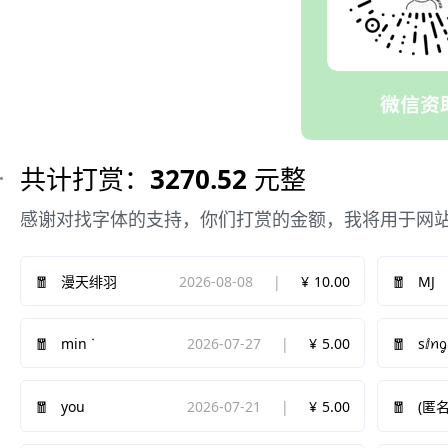
共计打赏：
3270.52
元整
感谢对找字体的支持，你们打赏的金额，我将用于网
2026-08-08
10.00
MJ
漫天绯羽
min ᐝ
2026-07-27
5.00
sⅈꪀᧁ
you
2026-07-21
5.00
(匿名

----

Exercise: The expected answer is the complete set of entries, copied verbatim, with no pictures.

Solution:
共计打赏：
3270.52
元整
感谢对找字体的支持，你们打赏的金额，我将用于网
2026-08-08
10.00
MJ
漫天绯羽
min ᐝ
2026-07-27
5.00
sⅈꪀᧁ
you
2026-07-21
5.00
(匿名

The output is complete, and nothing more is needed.